I have have a material model, defining the deviatoric stress for a nonlinear fluid: $\boldsymbol{\sigma}_{\mathrm{dev}} = f(\dot{\boldsymbol{\varepsilon}}_{\mathrm{dev}})$
Now I wish to find the strain-rate for a given stress (inverse problem solved with Newton iterations). However, I come across a problem with the tangent relation, \begin{equation} \boldsymbol{\mathsf E} := \frac{\partial \boldsymbol{\sigma}_{\mathrm{dev}}}{\partial\dot{\boldsymbol{\varepsilon}}_{\mathrm{dev}}} \end{equation} due to the fact that $\boldsymbol{\mathsf E}$ is singular, e.g. in Voigt notation the matrix would look like this for simple Newtonian flow: \begin{equation} \underline{E} = \mu\begin{pmatrix}\frac23 &-\frac13 &-\frac13& 0& 0& 0 \\ -\frac13 &\frac23 &-\frac13& 0& 0& 0\\ -\frac13 &-\frac13 &\frac23& 0& 0& 0 \\ 0 & 0 & 0 & 1 & 0 & 0\\ 0 & 0 & 0 & 0 & 1 & 0\\ 0 & 0 & 0 & 0 & 0 & 1\\ \end{pmatrix} \end{equation} (my actual matrix is not as simple as in the example, but will be deviatoric)
Dealing with symmetry is simple enough, as you can just leave out the symmetric components. But with deviatoric tangents, the "inverse" I would like to find is actually: \begin{equation} \boldsymbol{\mathsf E}_\mathrm{inv} : \boldsymbol{\mathsf E} = \boldsymbol{\mathsf I}_\mathrm{dev} \end{equation} where $\boldsymbol{\mathsf I}_\mathrm{dev} := \boldsymbol{\mathsf I} - \frac13 \boldsymbol{I}\otimes\boldsymbol{I}$.
So my question is, how can I find $\boldsymbol{\mathsf E}_\mathrm{inv}$ ?

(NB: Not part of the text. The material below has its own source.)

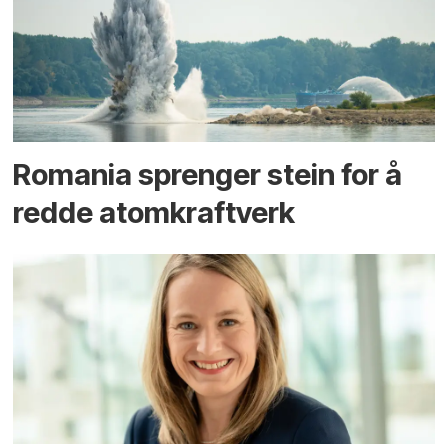
Romania sprenger stein for å
redde atomkraftverk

Currently I do it by adding a small number to the upper diagonal to make it invertible by normal procedure, but this ruins the convergence speed of my iterations (evaluating my $f$ is costly).
I've realized how increadibly simple the answer is, since \begin{equation} (\boldsymbol{I} \otimes \boldsymbol{I}) : \dot{\boldsymbol{\varepsilon}} = \boldsymbol{0} \end{equation} the volumetric part can be added to the tangent relation \begin{equation} \boldsymbol{\sigma} = \boldsymbol{\mathsf{E}} : \dot{\boldsymbol{\varepsilon}} = \underbrace{(\boldsymbol{\mathsf{E}} + \alpha\;\boldsymbol{I}\otimes\boldsymbol{I})}_{\hat{\boldsymbol{\mathsf E}}} : \dot{\boldsymbol{\varepsilon}} \end{equation} for some nonzero choice of $\alpha$, then construct \begin{equation} \boldsymbol{\mathsf E}_\mathrm{inv} = \hat{\boldsymbol{\mathsf E}}^{-1} \end{equation} which will be invertible and not cause any convergence problems.